__Instructions for the task__
Check each line of the material below for the word "concreto". State how many lines have it, and nothing more.

╔══

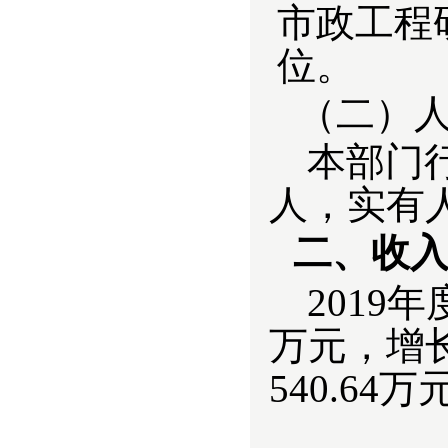
市政工程
位。
（二）
本部门行
人，实有人
二、收
201
9
年度
万元，增长
540.64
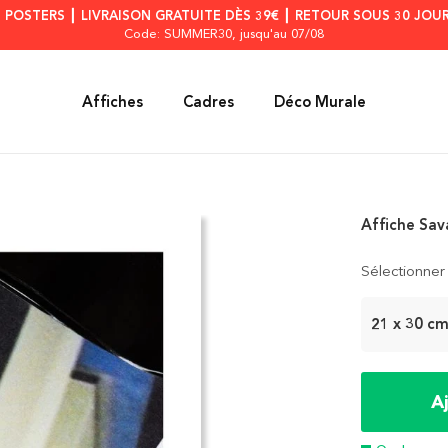
S POSTERS ┃ LIVRAISON GRATUITE DÈS 39€ ┃ RETOUR SOUS 30 JOUR
Code: SUMMER30
, jusqu'au 07/08
Affiches
Cadres
Déco Murale
Affiche Sa
Sélectionner 
21 x 30 c
A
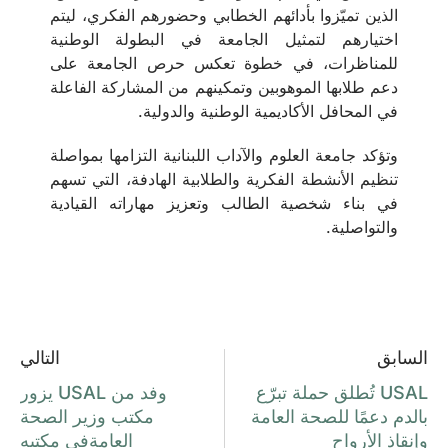
الذين تميّزوا بأدائهم الخطابي وحضورهم الفكري، ليتم
اختيارهم لتمثيل الجامعة في البطولة الوطنية
للمناظرات، في خطوة تعكس حرص الجامعة على
دعم طلابها الموهوبين وتمكينهم من المشاركة الفاعلة
في المحافل الأكاديمية الوطنية والدولية.
وتؤكد جامعة العلوم والآداب اللبنانية التزامها بمواصلة
تنظيم الأنشطة الفكرية والطلابية الهادفة، التي تسهم
في بناء شخصية الطالب وتعزيز مهاراته القيادية
والتواصلية.
السابق
التالي
USAL تُطلق حملة تبرّع
وفد من USAL يزور
بالدم دعمًا للصحة العامة
مكتب وزير الصحة
وإنقاذ الأرواح
العامةفي مكتبه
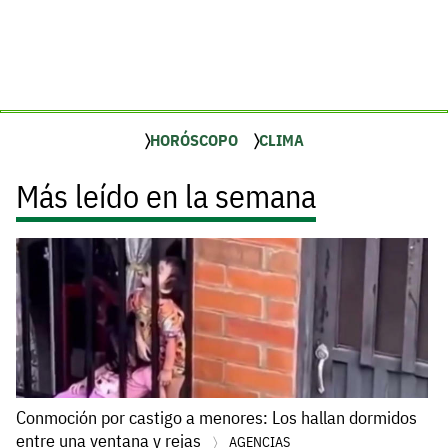
HORÓSCOPO
CLIMA
Más leído en la semana
Conmoción por castigo a menores: Los hallan dormidos
entre una ventana y rejas
AGENCIAS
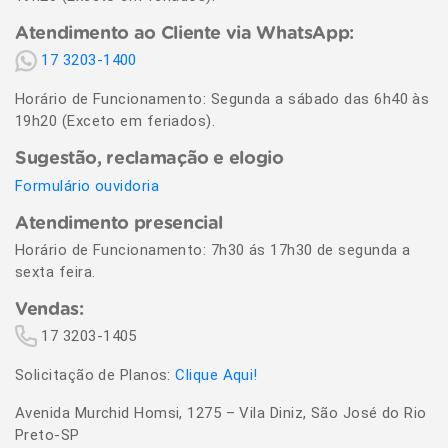
Atendimento ao Cliente via WhatsApp:
17 3203-1400
Horário de Funcionamento: Segunda a sábado das 6h40 às
19h20 (Exceto em feriados).
Sugestão, reclamação e elogio
Formulário ouvidoria
Atendimento presencial
Horário de Funcionamento: 7h30 ás 17h30 de segunda a
sexta feira.
Vendas:
17 3203-1405
Solicitação de Planos:
Clique Aqui!
Avenida Murchid Homsi, 1275 – Vila Diniz, São José do Rio
Preto-SP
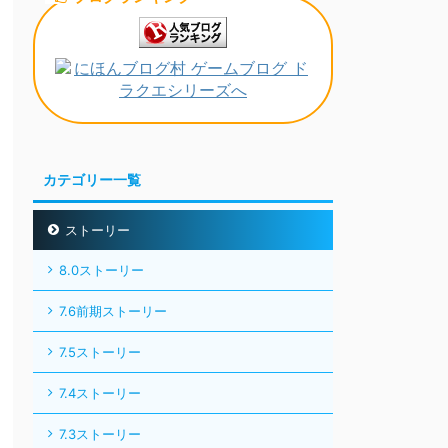
カテゴリー一覧
ストーリー
8.0ストーリー
7.6前期ストーリー
7.5ストーリー
7.4ストーリー
7.3ストーリー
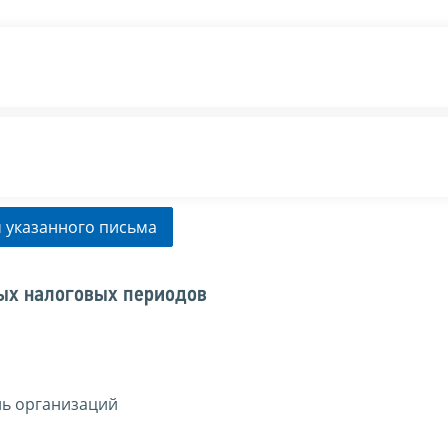
 указанного письма
ых налоговых периодов
ль организаций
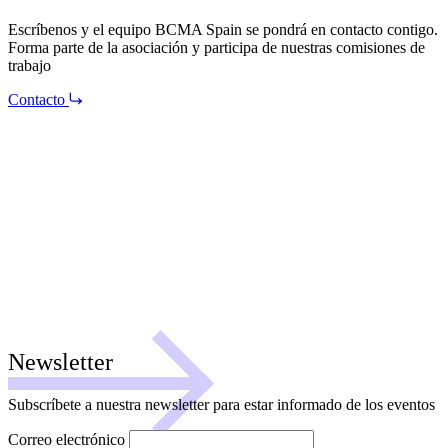
Escríbenos y el equipo BCMA Spain se pondrá en contacto contigo.
Forma parte de la asociación y participa de nuestras comisiones de
trabajo
Contacto
Newsletter
Subscríbete a nuestra newsletter para estar informado de los eventos
Correo electrónico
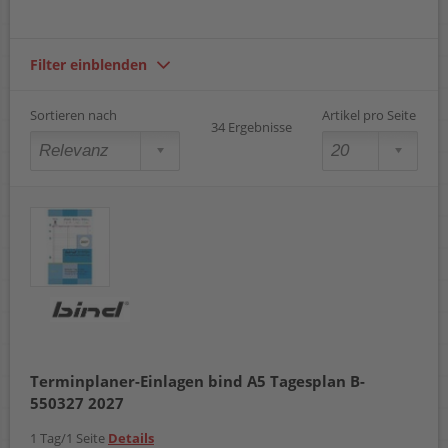
Filter einblenden
Sortieren nach
Artikel pro Seite
34 Ergebnisse
Terminplaner-Einlagen bind A5 Tagesplan B-
550327 2027
1 Tag/1 Seite
Details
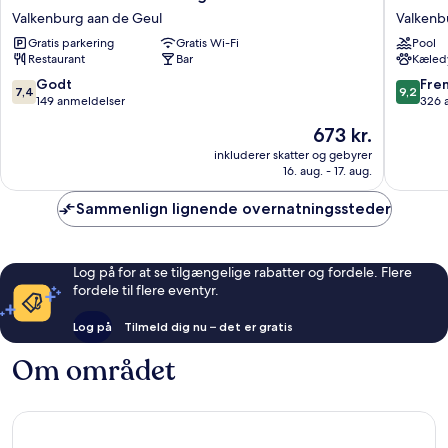
Hotel
St
Valkenburg aan de Geul
Valkenb
Valkenburg
Gerlach
Gratis parkering
Gratis Wi-Fi
Pool
Valkenburg
Valkenb
Restaurant
Bar
Kæledy
aan
aan
de
de
7.4
9.2
Godt
Fre
7,4
9,2
Geul
Geul
ud
ud
149 anmeldelser
326 
af
af
Prisen
673 kr.
10,
10,
er
Godt,
Fremrag
inkluderer skatter og gebyrer
673 kr.
16. aug. - 17. aug.
149
326
anmeldelser
anmelde
Sammenlign lignende overnatningssteder
Log på for at se tilgængelige rabatter og fordele. Flere
fordele til flere eventyr.
Log på
Tilmeld dig nu – det er gratis
Om området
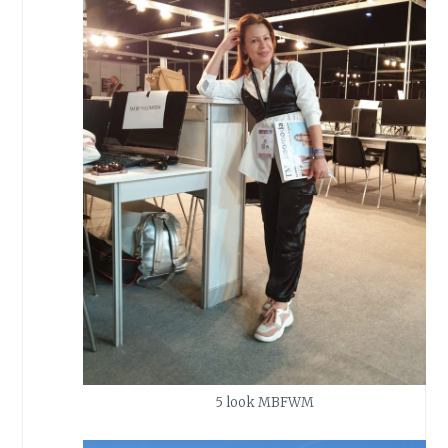
5 look MBFWM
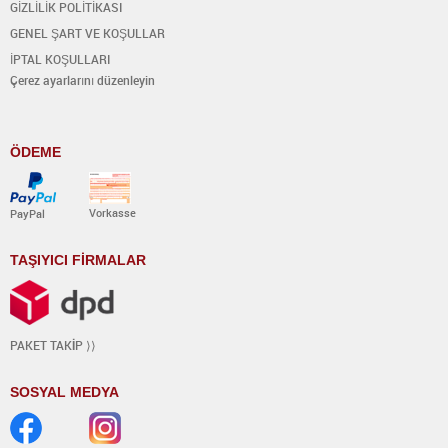
GİZLİLİK POLİTİKASI
GENEL ŞART VE KOŞULLAR
İPTAL KOŞULLARI
Çerez ayarlarını düzenleyin
ÖDEME
Vorkasse
PayPal
TAŞIYICI FİRMALAR
PAKET TAK
İ
P ⟩⟩
SOSYAL MEDYA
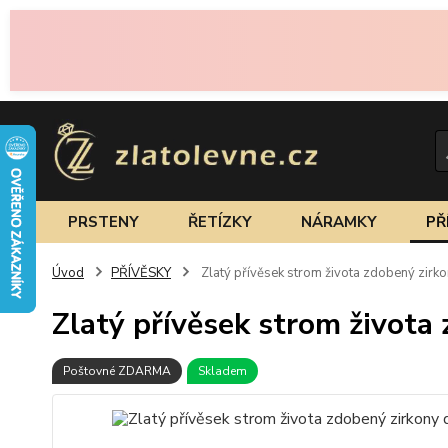
PRSTENY
ŘETÍZKY
NÁRAMKY
PŘ
Úvod
PŘÍVĚSKY
Zlatý přívěsek strom života zdobený zirko
Zlatý přívěsek strom života
Poštovné ZDARMA
Skladem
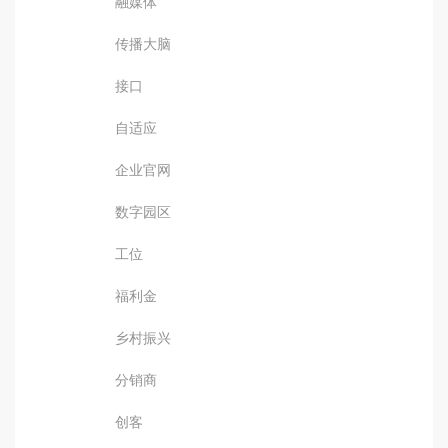
融媒体
传播大脑
接口
自适应
企业官网
数字园区
工位
福利金
乡村振兴
分销商
创客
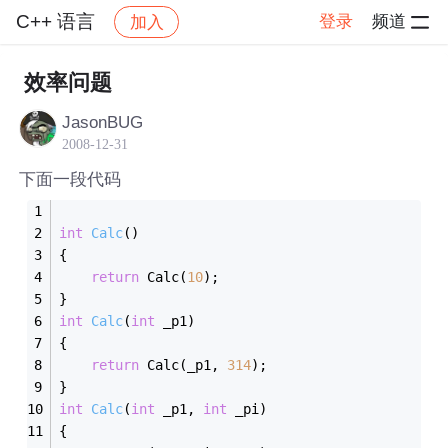
C++ 语言
登录
频道
加入
帖子详情
社区
C++ 语言
效率问题
JasonBUG
2008-12-31
下面一段代码
int
Calc
()
{
return
 Calc(
10
);
}
int
Calc
(
int
 _p1)
{
return
 Calc(_p1, 
314
);
}
int
Calc
(
int
 _p1, 
int
 _pi)
{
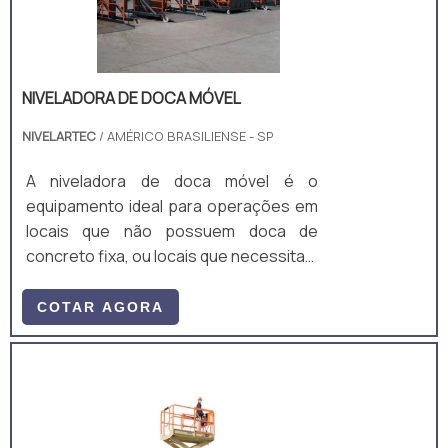
NIVELADORA DE DOCA MÓVEL
NIVELARTEC
/ AMÉRICO BRASILIENSE - SP
A niveladora de doca móvel é o
equipamento ideal para operações em
locais que não possuem doca de
concreto fixa, ou locais que necessitam
de elevar ou baixar cargas de um nível
de piso a outro.Este equipamento tem
COTAR AGORA
basicamente a função de baixar ou
elevar cargas, geralmente em locais
não preparados com doca fixa de
concreto. Há uma dificuldade enorme
em carregar ou descarregar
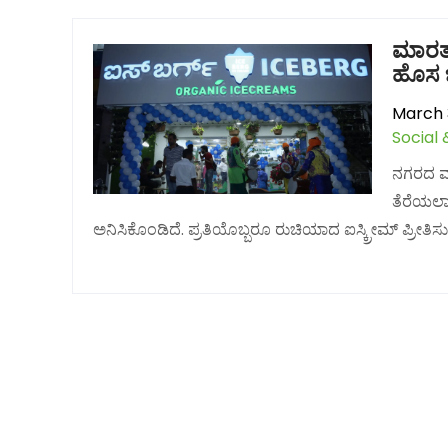
ಮಾರತಹಳ
ಹೊಸ ಬ
March 3
Social 
ನಗರದ ಮಾರ
ತೆರೆಯಲಾ
ಅನಿಸಿಕೊಂಡಿದೆ. ಪ್ರತಿಯೊಬ್ಬರೂ ರುಚಿಯಾದ ಐಸ್ಕ್ರೀಮ್ ಪ್ರೀತಿಸುತ್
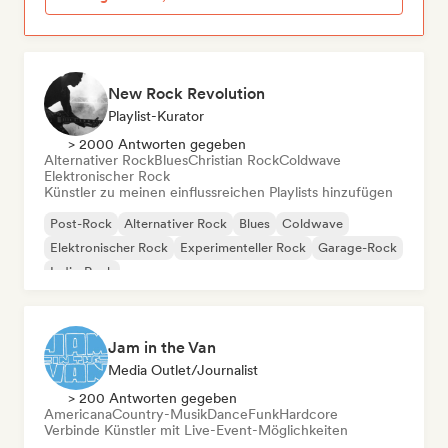
New Rock Revolution
Playlist-Kurator
> 2000 Antworten gegeben
Alternativer Rock
Blues
Christian Rock
Coldwave
Elektronischer Rock
Künstler zu meinen einflussreichen Playlists hinzufügen
Post-Rock
Alternativer Rock
Blues
Coldwave
Elektronischer Rock
Experimenteller Rock
Garage-Rock
Indie-Rock
Jam in the Van
Media Outlet/Journalist
> 200 Antworten gegeben
Americana
Country-Musik
Dance
Funk
Hardcore
Verbinde Künstler mit Live-Event-Möglichkeiten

╚══

__Your response__
2